[Data items]

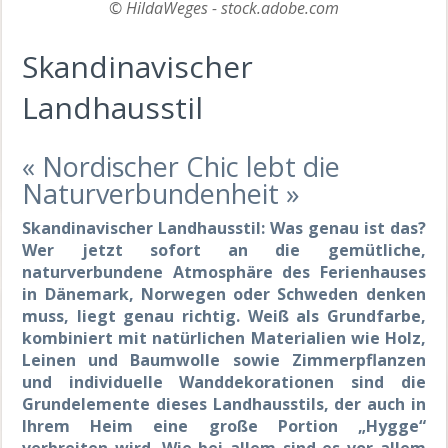
© HildaWeges - stock.adobe.com
Skandinavischer
Landhausstil
« Nordischer Chic lebt die
Naturverbundenheit »
Skandinavischer Landhausstil: Was genau ist das?
Wer jetzt sofort an die gemütliche,
naturverbundene Atmosphäre des Ferienhauses
in Dänemark, Norwegen oder Schweden denken
muss, liegt genau richtig. Weiß als Grundfarbe,
kombiniert mit natürlichen Materialien wie Holz,
Leinen und Baumwolle sowie Zimmerpflanzen
und individuelle Wanddekorationen sind die
Grundelemente dieses Landhausstils, der auch in
Ihrem Heim eine große Portion „Hygge“
verbreiten wird. Wie bei allem sind es vor allem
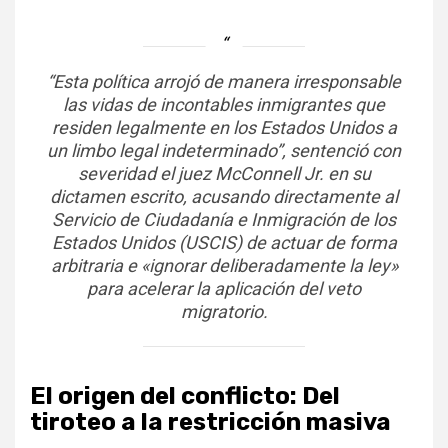
“Esta política arrojó de manera irresponsable
las vidas de incontables inmigrantes que
residen legalmente en los Estados Unidos a
un limbo legal indeterminado”, sentenció con
severidad el juez McConnell Jr. en su
dictamen escrito, acusando directamente al
Servicio de Ciudadanía e Inmigración de los
Estados Unidos (USCIS) de actuar de forma
arbitraria e «ignorar deliberadamente la ley»
para acelerar la aplicación del veto
migratorio.
El origen del conflicto: Del
tiroteo a la restricción masiva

REQUIRED WORK: Copy every line from the data that includes the string "sind".

OUTPUT OF THE EXERCISE:
und individuelle Wanddekorationen sind die
verbreiten wird. Wie bei allem sind es vor allem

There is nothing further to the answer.